EA’s reaction was so wonderfully faceless and corporate-like, it made me laugh. When called out on this by angry fans of the original game, and by those who felt insulted by such an obvious attempt to scalp them, Frank Gibeau, the guy who ran EA Mobile, had this to say.

“I don’t think we did a particularly good job marketing it or talking to fans about their expectations for what Dungeon Keeper was going to be or ultimately should be. Brands ultimately have a certain amount of permission that you can make changes to, and I think we might have innovated too much or tried some different things that people just weren’t ready for.”

Yes, I think you did innovate too much Franky, in the same way that throwing an assault rifle into a kindergarten might be considered an innovation to the idea of kiddy’s playtime.

I mean, you see what he’s done there, right? Rather than admit that the game was a nasty attempt to take cash from you, he’s told us that it’s our fault for not keeping up with the times. Ha! Right back at you, EA. People who work their staff like slaves and can’t catch up with the quality of modern gaming shouldn’t tell us that we need to catch up with them.

EA is probably the worst offender, but it’s not the only one. Everything they’ve done has, at some point, been done by other games publishers too. It’s just a nice example of one of the more horrible corporations out there, and what they’re willing to do to you to make money. Think about it. It’s not aimed just at other people, they’d take your cash too if they could. I have a friend who flatly refuses to buy any product from EA, because he can’t bring himself to give money to such an awful cause. I can’t say I blame him.

But this leads back to that first troubling thought. Why? Why are they all so willing to rob us in this manner, to give us so little respect? This doesn’t happen at the same level when it comes to other entertainment, like music or books. Even the film industry looks almost saintly when you compare the two.

Maybe it’s the fact that the games industry is so comparatively young and has exploded so suddenly in the last few decades, to the point where it’s all exciting, untrodden ground.

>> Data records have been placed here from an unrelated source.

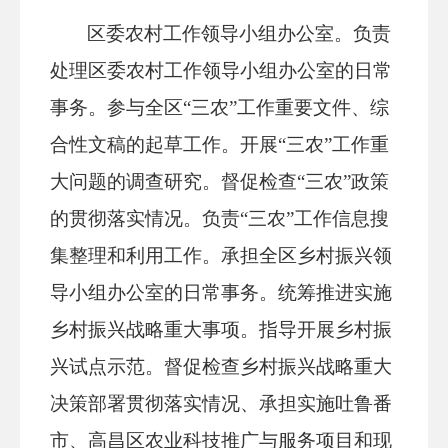
区委农村工作领导小组办公室。负责
处理区委农村工作领导小组办公室的日常
事务。参与全区“三农”工作重要文件、综
合性文稿的起草工作。开展“三农”工作重
大问题的调查研究。督促检查“三农”政策
的贯彻落实情况。负责“三农”工作信息搜
集整理和利用工作。承担全区乡村振兴领
导小组办公室的日常事务。统筹推进实施
乡村振兴战略重大事项。指导开展乡村振
兴试点示范。督促检查乡村振兴战略重大
决策部署贯彻落实情况、承担实施吐鲁番
市、高昌区农业科技推广与服务项目和现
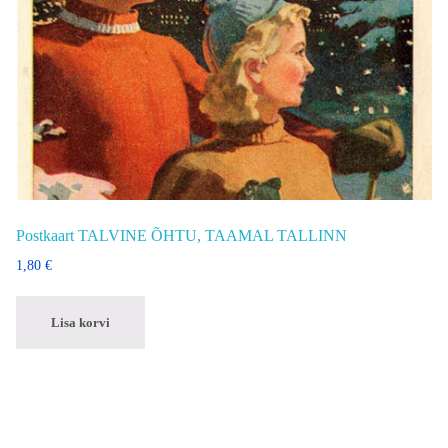
Postkaart TALVINE ÕHTU, TAAMAL TALLINN
1,80
€
Lisa korvi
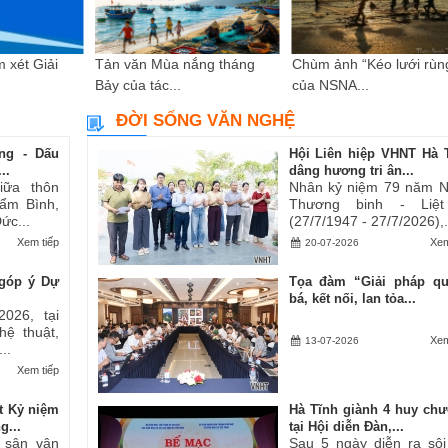
 xét Giải
Tản văn Mùa nắng tháng
Chùm ảnh “Kéo lưới rùn
Bảy của tác...
của NSNA...
ĐỜI SỐNG VĂN NGHỆ
ng - Dấu
Hội Liên hiệp VHNT Hà 
..
dâng hương tri ân...
iữa thôn
Nhân kỷ niệm 79 năm 
ẩm Bình,
Thương binh - Liệt
ức...
(27/7/1947 - 27/7/2026),.
Xem tiếp
Xem
20-07-2026
góp ý Dự
Tọa đàm “Giải pháp q
bá, kết nối, lan tỏa...
2026, tại
hệ thuật,
Xem
13-07-2026
..
Xem tiếp
t Kỷ niệm
Hà Tĩnh giành 4 huy ch
g...
tại Hội diễn Đàn,...
i sân vận
Sau 5 ngày diễn ra sôi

Maybe they have to push these boundaries until they find what the limits are, and that’s when they’ll get pushed back.

Or maybe it’s the fact that an industry based around play is always going to view its audience as childish and immature, easy prey for the good con-artist. We know that many high-ranking executives don’t know anything about games themselves, they make the jump from other industries, mainly packaged and physical goods, and find themselves in positions of power in an artistic movement they have no interest or respect for.

The good, the bad and ugly

Grand Theft Auto V, or as it’s known in the games industry: Ker-ching!

Or maybe it’s just the money. Gaming is now the biggest entertainment industry in the world, GTA V and its absurd success showed how much there is to be made here. Perhaps they just can’t resist, can’t drop the thought of making a little more cash and profit at the expense of this culture. After all, those indie developers can deal with the artistic side of gaming. We’ll just sit here and make box-ticking blockbusters, we’ll be the Michael Bay of gaming. Isn’t that a horrible thought?

It almost doesn’t matter what the cause is, because we know the cure. A combination of tenacity, self-discipline, and self-righteous anger. The first two suck, I know, but the third one is pretty fun. And we’re going to need all three, because we have to start telling these companies when they’ve gone too far. We have to refuse to buy products that treat us like idiots, rather than just putting up with it. If enough people dig their heels in and refuse to budge, it WILL work. If EA, Activision and Ubisoft start losing money, they’ll listen to what we have to say. They won’t have a choice.

It won’t even be that hard. If two major releases from a publisher flop badly enough, I think they’ll sit up and take notice. They’ll put an ear to the public, and the public message will be this: stop treating us like arseholes.

It’s not much to ask of them. I think it’s about time we took our dignity back.